Economists Guess As Fed Meets Despite A Slowing Economy And Strong Stock Market, Some Analysts Still Worry About Interest Rates

Associated Press

Wall Street has been positively giddy of late because of a growing belief that the Federal Reserve has finished raising interest rates. Stocks hit another record high Monday, but many private economists said the euphoria may be premature.

The view that the Fed has achieved its hoped-for “soft landing” helped to spur rallies in stock and bond markets in advance of today’s closed-door meeting of Fed policy-makers.

The markets believe widespread signs of an economic slowdown could make the Fed’s February rate increase, the seventh in a year, the last. There was more evidence of a slowdown Monday with a report that sales of existing homes plunged 5 percent in February.

This added evidence of a slowdown helped push the Dow Jones industrial average to a new high of 4,157.34, a gain of 18.67 points.

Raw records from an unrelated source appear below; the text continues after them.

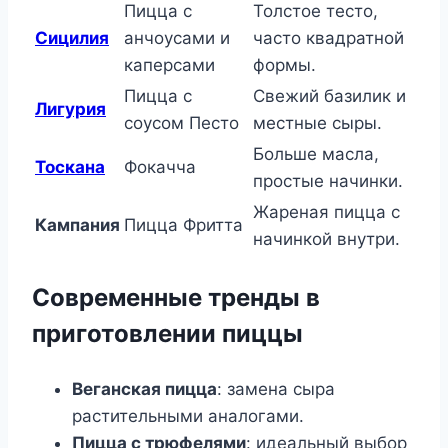
Пицца с
Толстое тесто,
Сицилия
анчоусами и
часто квадратной
каперсами
формы.
Пицца с
Свежий базилик и
Лигурия
соусом Песто
местные сыры.
Больше масла,
Тоскана
Фокачча
простые начинки.
Жареная пицца с
Кампания
Пицца Фритта
начинкой внутри.
Современные тренды в
приготовлении пиццы
Веганская пицца
: замена сыра
растительными аналогами.
Пицца с трюфелями
: идеальный выбор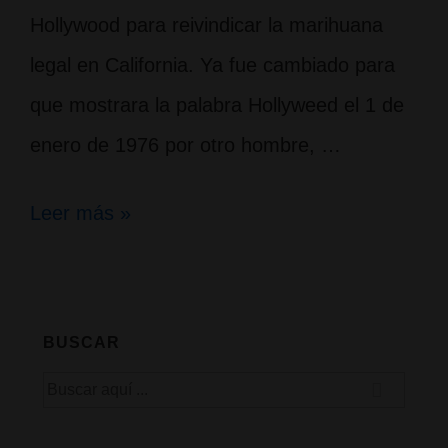
Hollywood para reivindicar la marihuana
legal en California. Ya fue cambiado para
que mostrara la palabra Hollyweed el 1 de
enero de 1976 por otro hombre, …
Legalizada
Leer más »
la
marihuana
en
BUSCAR
California;
Buscar
Hollyweed
por: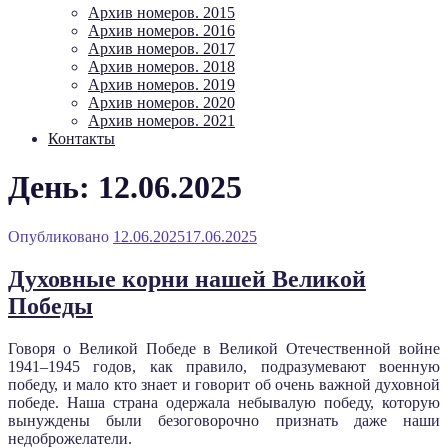
Архив номеров. 2015
Архив номеров. 2016
Архив номеров. 2017
Архив номеров. 2018
Архив номеров. 2019
Архив номеров. 2020
Архив номеров. 2021
Контакты
День: 12.06.2025
Опубликовано
12.06.2025
17.06.2025
Духовные корни нашей Великой
Победы
Говоря о Великой Победе в Великой Отечественной войне
1941–1945 годов, как правило, подразумевают военную
победу, и мало кто знает и говорит об очень важной духовной
победе. Наша страна одержала небывалую победу, которую
вынуждены были безоговорочно признать даже наши
недоброжелатели.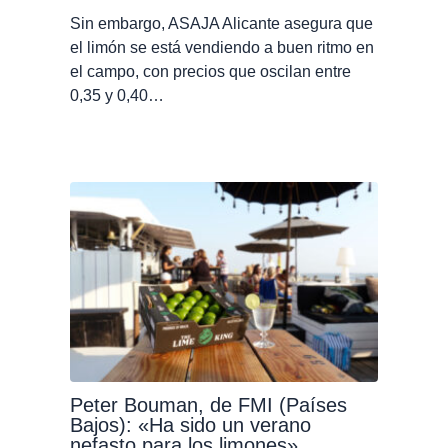
Sin embargo, ASAJA Alicante asegura que
el limón se está vendiendo a buen ritmo en
el campo, con precios que oscilan entre
0,35 y 0,40…
Peter Bouman, de FMI (Países
Bajos): «Ha sido un verano
nefasto para los limones»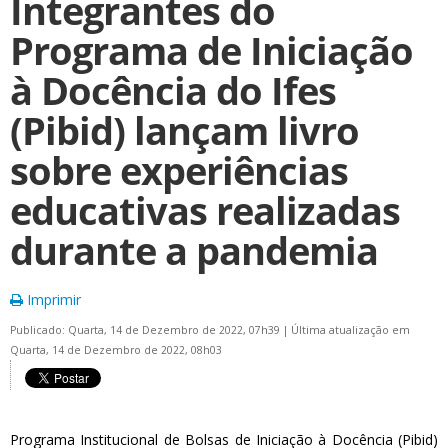
Integrantes do
Programa de Iniciação
à Docência do Ifes
(Pibid) lançam livro
sobre experiências
educativas realizadas
durante a pandemia
Imprimir
Publicado: Quarta, 14 de Dezembro de 2022, 07h39
|
Última atualização em
Quarta, 14 de Dezembro de 2022, 08h03
Programa Institucional de Bolsas de Iniciação à Docência (Pibid)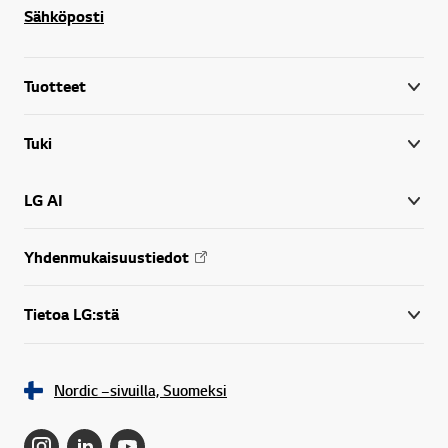
Sähköposti
Tuotteet
Tuki
LG AI
Yhdenmukaisuustiedot
Tietoa LG:stä
Nordic –sivuilla, Suomeksi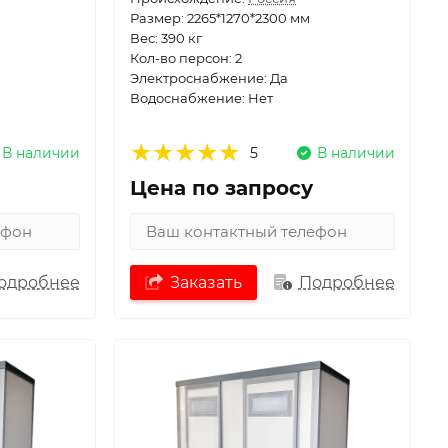
Размер: 2265*1270*2300 мм
Вес: 390 кг
Кол-во персон: 2
Электроснабжение: Да
Водоснабжение: Нет
В наличии
5
В наличии
Цена по запросу
одробнее
Заказать
Подробнее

Monday’s increase followed a 50.84 gain on Friday.

Heavy demand for bonds helped push the rate on Treasury’s benchmark 30-year bond to a ninemonth low of 7.31 percent, down sharply from a November high of 8.18 percent.

But many private economists, while not looking for a rate increase this week, said recent signs of weakness in interest-sensitive sectors such as home sales could represent only a pause that will be followed by renewed strength.

“The Fed is patting itself on the back right now. Policy-makers think the soft landing is at hand, but I think they are premature. I am looking for a pause and then a rebound,” said David Jones, an economist at Aubrey G. Lanston & Co.

Jones and other analysts predicted the Fed would remain on the sidelines at this meeting but could resume raising rates at its next session of the Federal Open Market Committee May 23.

“The conventional wisdom is that interest rates aren’t going any higher, but I believe there will be a snap-back in consumer spending that will keep the economy growing at a faster pace than the Fed’s target for sustainable growth,” said Eugene Sherman, chief economist at M.A. Schapiro & Co. in New York.

Not all economists agreed with this rising-rate scenario. Some said they believe the economy is slowing to a pace that will keep inflation under control and thus allow the central bank to stay on the sidelines.

The most optimistic are even forecasting that the Fed could start cutting interest rates either late this year or early in 1996.